The book is an historical murder mystery that takes place in the American Colonies of the Carolinas in 1699. McMammon describes an accurate, frontier world where survival was a daily struggle and the colonists were very much British in their sensibilities about law, justice and government. In the new settlement of Fount Royal two men have been murdered and their deaths appear to be the work of a witch. After locking her up, the Mayor, a pompous character with dreams of riches for his burgeoning village, sends a message to Charles Town asking for a Magistrate. He wants someone who will come and conduct a speedy, but proper trial so they can legally burn the accused woman and end her threat.

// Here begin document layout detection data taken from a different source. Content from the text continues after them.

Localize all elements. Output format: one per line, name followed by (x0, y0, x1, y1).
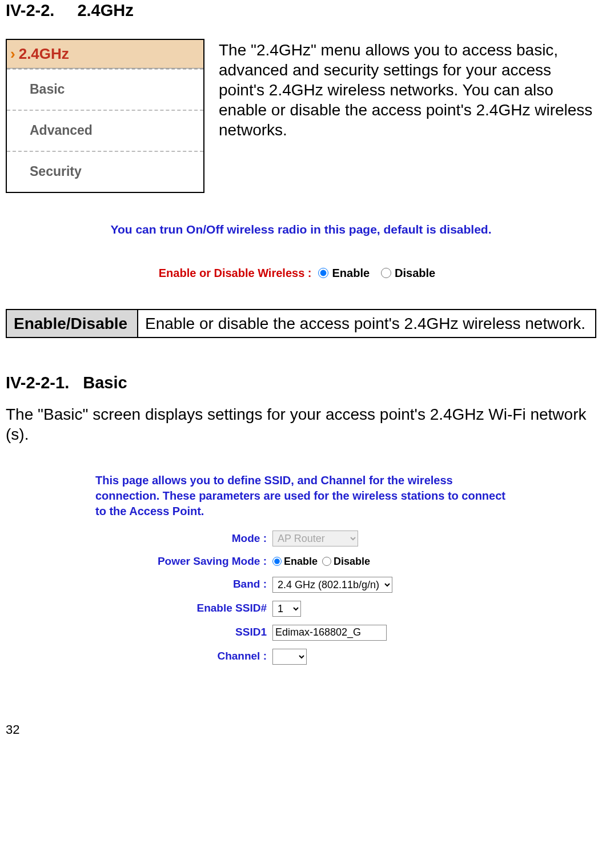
chevron-right-icon: › (10, 45, 15, 64)
nav-item-security[interactable]: Security (7, 151, 203, 192)
form-row-essid: Enable SSID# 1 (95, 601, 507, 617)
ssid1-label: SSID1 (95, 625, 272, 640)
basic-form-screenshot: This page allows you to define SSID, and… (95, 473, 507, 665)
table-row: Enable/Disable Enable or disable the acc… (6, 310, 596, 337)
hint-text: You can trun On/Off wireless radio in th… (6, 222, 596, 237)
psm-radio-group: Enable Disable (272, 555, 370, 568)
form-row-psm: Power Saving Mode : Enable Disable (95, 554, 507, 569)
subsection-number: IV-2-2-1. (6, 373, 69, 392)
radio-enable-label: Enable (332, 266, 370, 280)
nav-header-label: 2.4GHz (19, 45, 69, 64)
band-select[interactable]: 2.4 GHz (802.11b/g/n) (272, 577, 392, 593)
radio-enable[interactable] (318, 268, 328, 278)
radio-disable[interactable] (381, 268, 391, 278)
subsection-paragraph: The "Basic" screen displays settings for… (6, 404, 596, 444)
essid-select[interactable]: 1 (272, 601, 301, 617)
enable-disable-label: Enable or Disable Wireless : (159, 266, 312, 280)
section-title: 2.4GHz (77, 1, 133, 19)
subsection-title: Basic (83, 373, 127, 392)
psm-enable-label: Enable (284, 555, 318, 568)
psm-label: Power Saving Mode : (95, 554, 272, 569)
intro-paragraph: The "2.4GHz" menu allows you to access b… (219, 39, 596, 193)
psm-disable-radio[interactable] (322, 557, 331, 566)
essid-label: Enable SSID# (95, 601, 272, 616)
mode-label: Mode : (95, 532, 272, 546)
form-row-band: Band : 2.4 GHz (802.11b/g/n) (95, 577, 507, 593)
mode-select: AP Router (272, 531, 358, 546)
section-heading-2: IV-2-2-1.Basic (6, 372, 596, 394)
form-row-mode: Mode : AP Router (95, 531, 507, 546)
form-row-channel: Channel : (95, 649, 507, 665)
section-heading-1: IV-2-2.2.4GHz (6, 0, 596, 22)
enable-disable-control: Enable or Disable Wireless : Enable Disa… (6, 266, 596, 280)
ssid1-input[interactable] (272, 625, 387, 641)
table-data-cell: Enable or disable the access point's 2.4… (138, 310, 596, 337)
radio-disable-label: Disable (395, 266, 435, 280)
section-number: IV-2-2. (6, 1, 54, 19)
nav-header[interactable]: › 2.4GHz (7, 40, 203, 69)
channel-select[interactable] (272, 649, 307, 665)
nav-screenshot: › 2.4GHz Basic Advanced Security (6, 39, 204, 193)
table-header-cell: Enable/Disable (6, 310, 138, 337)
enable-disable-table: Enable/Disable Enable or disable the acc… (6, 309, 596, 338)
form-intro-text: This page allows you to define SSID, and… (95, 473, 507, 519)
channel-label: Channel : (95, 649, 272, 664)
intro-row: › 2.4GHz Basic Advanced Security The "2.… (6, 39, 596, 193)
page-number: 32 (6, 722, 596, 738)
psm-disable-label: Disable (334, 555, 370, 568)
form-row-ssid1: SSID1 (95, 625, 507, 641)
band-label: Band : (95, 577, 272, 592)
nav-item-advanced[interactable]: Advanced (7, 110, 203, 151)
psm-enable-radio[interactable] (272, 557, 282, 566)
nav-item-basic[interactable]: Basic (7, 69, 203, 110)
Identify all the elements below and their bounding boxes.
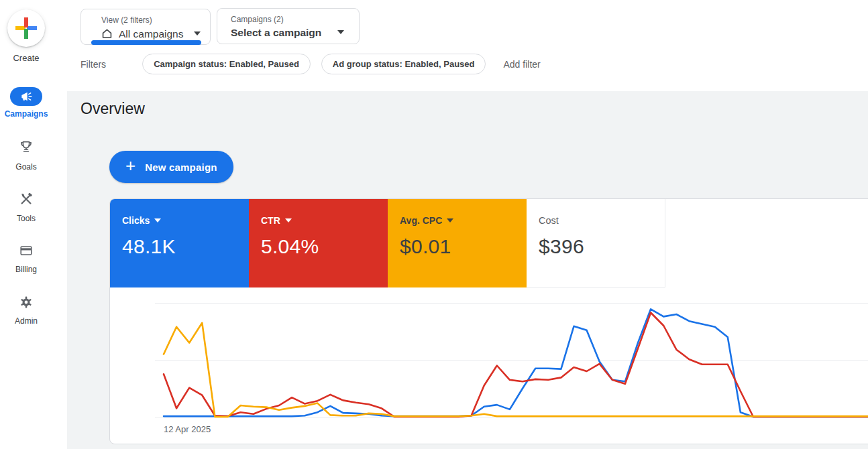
new-campaign-button[interactable]: + New campaign [109,151,233,183]
chevron-down-icon [154,218,161,222]
chart-line-ctr [164,313,868,418]
filters-label: Filters [80,59,106,70]
chart-line-clicks [164,309,868,417]
sidebar-item-label: Tools [0,214,52,223]
sidebar-item-label: Campaigns [0,109,52,119]
create-label: Create [0,53,52,63]
scorecard-value: $0.01 [400,235,527,258]
campaign-selector-value: Select a campaign [231,26,321,40]
tools-icon [19,192,34,206]
scorecard-label: Avg. CPC [400,215,442,226]
view-selector-active-underline [91,40,201,45]
sidebar-item-label: Admin [0,316,52,326]
scorecard-label: CTR [261,215,280,226]
scorecard-value: $396 [539,235,665,258]
view-selector[interactable]: View (2 filters) All campaigns [80,9,211,45]
chevron-down-icon [285,218,292,222]
campaign-selector[interactable]: Campaigns (2) Select a campaign [217,8,360,44]
chart-line-avg-cpc [164,323,868,417]
scorecard-ctr[interactable]: CTR 5.04% [249,199,388,287]
scorecard-clicks[interactable]: Clicks 48.1K [110,199,249,287]
x-axis-start-tick: 12 Apr 2025 [164,424,211,434]
scorecard-avg-cpc[interactable]: Avg. CPC $0.01 [388,199,527,287]
chevron-down-icon [447,218,453,222]
filter-chip-campaign-status[interactable]: Campaign status: Enabled, Paused [142,54,311,74]
sidebar: Create Campaigns Goals [0,0,67,449]
scorecard-row: Clicks 48.1K CTR 5.04% Avg. CPC $0.01 Co… [110,199,665,287]
gear-icon [19,295,34,310]
billing-card-icon [19,243,34,258]
home-icon [101,27,113,40]
plus-icon: + [125,157,135,174]
overview-card: Clicks 48.1K CTR 5.04% Avg. CPC $0.01 Co… [109,198,868,444]
filters-bar: Filters Campaign status: Enabled, Paused… [80,54,541,74]
add-filter-button[interactable]: Add filter [503,59,540,70]
google-plus-icon [15,17,38,40]
create-button[interactable] [7,9,45,47]
scorecard-value: 48.1K [122,235,249,258]
scorecard-label: Cost [539,215,559,226]
trophy-icon [19,139,34,154]
filter-chip-adgroup-status[interactable]: Ad group status: Enabled, Paused [321,54,486,74]
view-selector-value: All campaigns [119,27,184,41]
megaphone-icon [19,90,33,103]
scorecard-value: 5.04% [261,235,388,258]
scorecard-cost[interactable]: Cost $396 [527,199,665,287]
chevron-down-icon [194,31,201,36]
sidebar-item-label: Billing [0,265,52,274]
sidebar-item-label: Goals [0,162,52,172]
page-title: Overview [80,100,145,118]
campaigns-active-pill [10,87,42,106]
view-selector-label: View (2 filters) [101,15,152,25]
scorecard-label: Clicks [122,215,150,226]
new-campaign-label: New campaign [145,162,217,173]
campaign-selector-label: Campaigns (2) [231,15,284,24]
chevron-down-icon [337,30,344,34]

What he gets instead is Issac Woodard, a seasoned, intelligent judge who will not allow himself to be used as a tool for civil murder. Accompanying him is his astute and clever young clerk, Matthew Corbett. Matthew is the book’s protagonist and we quickly learn his childhood as an orphan on the wild streets of New York City was anything but pleasant. Rescued from a boy’s home by Woodard, Matthew matures into a quick thinking apprentice who loves to solve mysteries. The case of the Fount Royal witch soon has him playing detective, searching for clues and at the same time attracting the animosity of the town’s people. They want Rachel Howarth, the beautiful accused widow, put to death and are frustrated by Woodard and Corbett’s turtle like investigation.

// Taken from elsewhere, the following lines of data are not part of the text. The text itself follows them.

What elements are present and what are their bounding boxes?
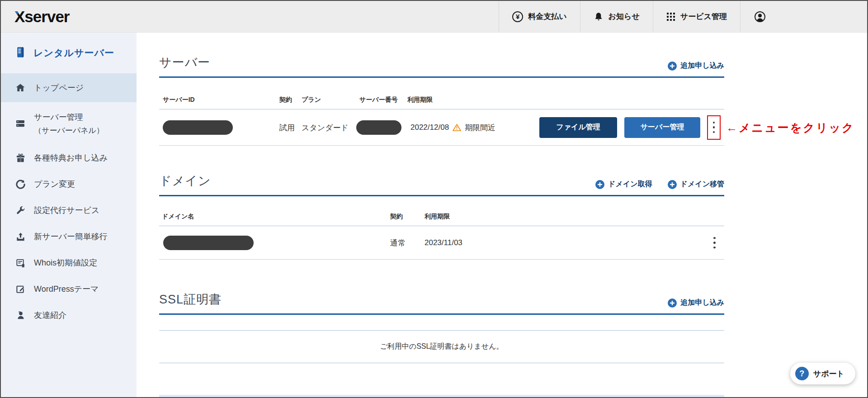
sidebar-item-label: サーバー管理 — [34, 113, 83, 122]
yen-circle-icon: ¥ — [512, 11, 523, 22]
domain-table-row: 通常 2023/11/03 — [159, 226, 724, 260]
ssl-empty-message: ご利用中のSSL証明書はありません。 — [159, 330, 724, 363]
server-expiry-warning-label: 期限間近 — [465, 122, 495, 133]
server-plan: スタンダード — [302, 122, 349, 133]
col-expiry: 利用期限 — [425, 213, 450, 221]
domain-name-redacted — [163, 236, 254, 250]
domain-table-header: ドメイン名 契約 利用期限 — [159, 208, 724, 226]
sidebar-item-label: Whois初期値設定 — [34, 257, 97, 268]
server-id-redacted — [163, 120, 233, 135]
logo-x: XX — [14, 8, 24, 26]
support-label: サポート — [813, 369, 844, 379]
nav-service-manage[interactable]: サービス管理 — [653, 1, 740, 32]
col-expiry: 利用期限 — [407, 96, 433, 104]
domain-transfer-link[interactable]: ドメイン移管 — [668, 180, 725, 189]
plus-circle-icon — [595, 180, 604, 189]
sidebar-item-label: プラン変更 — [34, 179, 75, 190]
server-expiry: 2022/12/08 期限間近 — [410, 122, 495, 133]
bell-icon — [594, 12, 604, 22]
next-section-header-bar — [159, 395, 724, 398]
account-icon — [754, 10, 766, 23]
server-table-header: サーバーID 契約 プラン サーバー番号 利用期限 — [159, 91, 724, 109]
nav-account[interactable] — [740, 1, 779, 32]
nav-service-manage-label: サービス管理 — [680, 11, 727, 22]
sidebar-item-sublabel: （サーバーパネル） — [34, 125, 104, 136]
domain-section: ドメイン ドメイン取得 ドメイン移管 ドメイン名 契約 — [159, 173, 724, 260]
nav-news[interactable]: お知らせ — [580, 1, 653, 32]
migrate-icon — [14, 232, 26, 242]
sidebar-brand-rental-server[interactable]: レンタルサーバー — [1, 33, 137, 73]
logo-rest: server — [24, 8, 69, 26]
sidebar-item-label: 友達紹介 — [34, 310, 66, 321]
sidebar-item-whois[interactable]: Whois初期値設定 — [1, 250, 137, 276]
server-contract: 試用 — [279, 122, 295, 133]
server-add-apply-link[interactable]: 追加申し込み — [668, 61, 724, 71]
ssl-section-title: SSL証明書 — [159, 291, 222, 308]
nav-payment[interactable]: ¥ 料金支払い — [499, 1, 580, 32]
domain-expiry: 2023/11/03 — [425, 238, 462, 247]
annotation-highlight-box — [707, 115, 721, 140]
header-nav: ¥ 料金支払い お知らせ サービス管理 — [499, 1, 867, 32]
server-manage-button[interactable]: サーバー管理 — [624, 117, 700, 138]
sidebar-item-server-migration[interactable]: 新サーバー簡単移行 — [1, 223, 137, 250]
whois-icon — [14, 258, 26, 268]
domain-contract: 通常 — [390, 237, 406, 248]
grid-icon — [666, 12, 675, 21]
ssl-section: SSL証明書 追加申し込み ご利用中のSSL証明書はありません。 — [159, 291, 724, 363]
sidebar-item-label: 設定代行サービス — [34, 205, 99, 216]
col-domain-name: ドメイン名 — [162, 213, 194, 221]
server-section: サーバー 追加申し込み サーバーID 契約 プラン サーバー番号 利用期限 — [159, 54, 724, 146]
domain-get-link[interactable]: ドメイン取得 — [595, 180, 652, 189]
sidebar-item-label: 新サーバー簡単移行 — [34, 231, 108, 242]
nav-news-label: お知らせ — [609, 11, 640, 22]
col-contract: 契約 — [390, 213, 403, 221]
wrench-icon — [14, 205, 26, 216]
col-server-number: サーバー番号 — [359, 96, 398, 104]
sidebar-item-server-manage[interactable]: サーバー管理 （サーバーパネル） — [1, 102, 137, 145]
plus-circle-icon — [668, 298, 677, 308]
refresh-icon — [14, 179, 26, 190]
server-row-menu-button[interactable] — [711, 120, 717, 135]
menu-click-annotation: ←メニューをクリック — [726, 120, 855, 135]
sidebar-item-wordpress-theme[interactable]: WordPressテーマ — [1, 276, 137, 302]
col-server-id: サーバーID — [163, 96, 195, 104]
home-icon — [14, 82, 26, 93]
sidebar-item-benefits[interactable]: 各種特典お申し込み — [1, 145, 137, 171]
warning-triangle-icon — [453, 123, 461, 131]
plus-circle-icon — [668, 180, 677, 189]
col-contract: 契約 — [279, 96, 292, 104]
top-header: XXserver ¥ 料金支払い お知らせ サービス管理 — [1, 1, 867, 33]
header-spacer — [779, 1, 867, 32]
sidebar-item-plan-change[interactable]: プラン変更 — [1, 171, 137, 197]
plus-circle-icon — [668, 62, 677, 71]
server-number-redacted — [356, 120, 401, 135]
sidebar-item-referral[interactable]: 友達紹介 — [1, 302, 137, 328]
main-content: サーバー 追加申し込み サーバーID 契約 プラン サーバー番号 利用期限 — [137, 33, 867, 397]
sidebar-item-label: WordPressテーマ — [34, 284, 99, 294]
gift-icon — [14, 153, 26, 163]
file-manage-button[interactable]: ファイル管理 — [539, 117, 617, 138]
xserver-logo[interactable]: XXserver — [1, 1, 69, 32]
sidebar-brand-label: レンタルサーバー — [33, 47, 114, 59]
nav-payment-label: 料金支払い — [528, 11, 566, 22]
sidebar-item-top-page[interactable]: トップページ — [1, 73, 137, 102]
sidebar: レンタルサーバー トップページ サーバー管理 （サーバーパネル） — [1, 33, 137, 397]
sidebar-item-setup-service[interactable]: 設定代行サービス — [1, 197, 137, 223]
xserver-panel-page: XXserver ¥ 料金支払い お知らせ サービス管理 — [0, 0, 868, 398]
col-plan: プラン — [302, 96, 321, 104]
sidebar-item-label: トップページ — [34, 82, 84, 93]
server-icon — [14, 118, 26, 129]
friend-icon — [14, 310, 26, 321]
support-button[interactable]: ? サポート — [790, 363, 855, 384]
sidebar-item-label: 各種特典お申し込み — [34, 152, 108, 163]
server-expiry-date: 2022/12/08 — [410, 123, 449, 132]
server-table-row: 試用 スタンダード 2022/12/08 期限間近 ファイル管理 サーバー管理 … — [159, 109, 724, 146]
ssl-add-apply-link[interactable]: 追加申し込み — [668, 298, 724, 308]
server-section-title: サーバー — [159, 54, 210, 71]
domain-section-title: ドメイン — [159, 173, 211, 189]
question-circle-icon: ? — [795, 367, 809, 380]
server-box-icon — [14, 46, 27, 60]
theme-icon — [14, 284, 26, 294]
domain-row-menu-button[interactable] — [712, 235, 717, 251]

By the end of this book, Woodard has fallen seriously ill adding to Matthew’s worries. The evidence they accumulate is all damning and it appears the Magistrate will have no recourse but to condemn the woman in his ruling. Believing her innocent, Matthew is all too aware his time to find the real killer is running out unless he can solve the various mysterious happenings in this swamp-infested world he and his mentor have come to.
SPEAKS THE NIGHTBIRD is a terrific first half. Still it only that and being fair, I cannot recommend it to anyone, by itself. I’m left with having to find the second half and it’s a predicament I do not appreciate at all. So, unless you’ve both parts in hand, save yourself this grief and pass on this book.